Work to complete: Within the data below, determine how many lines contain "archive" and supply only that figure.

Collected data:
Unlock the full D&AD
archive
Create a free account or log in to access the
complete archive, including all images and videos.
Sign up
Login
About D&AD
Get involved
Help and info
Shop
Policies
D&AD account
...
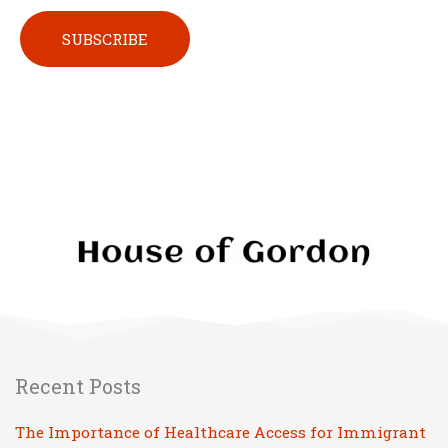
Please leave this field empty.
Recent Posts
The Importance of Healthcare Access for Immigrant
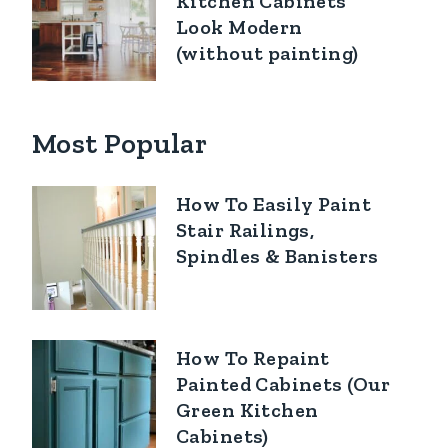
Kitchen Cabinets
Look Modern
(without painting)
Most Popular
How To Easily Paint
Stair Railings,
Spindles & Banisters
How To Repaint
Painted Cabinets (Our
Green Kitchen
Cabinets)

Solution to the problem: 2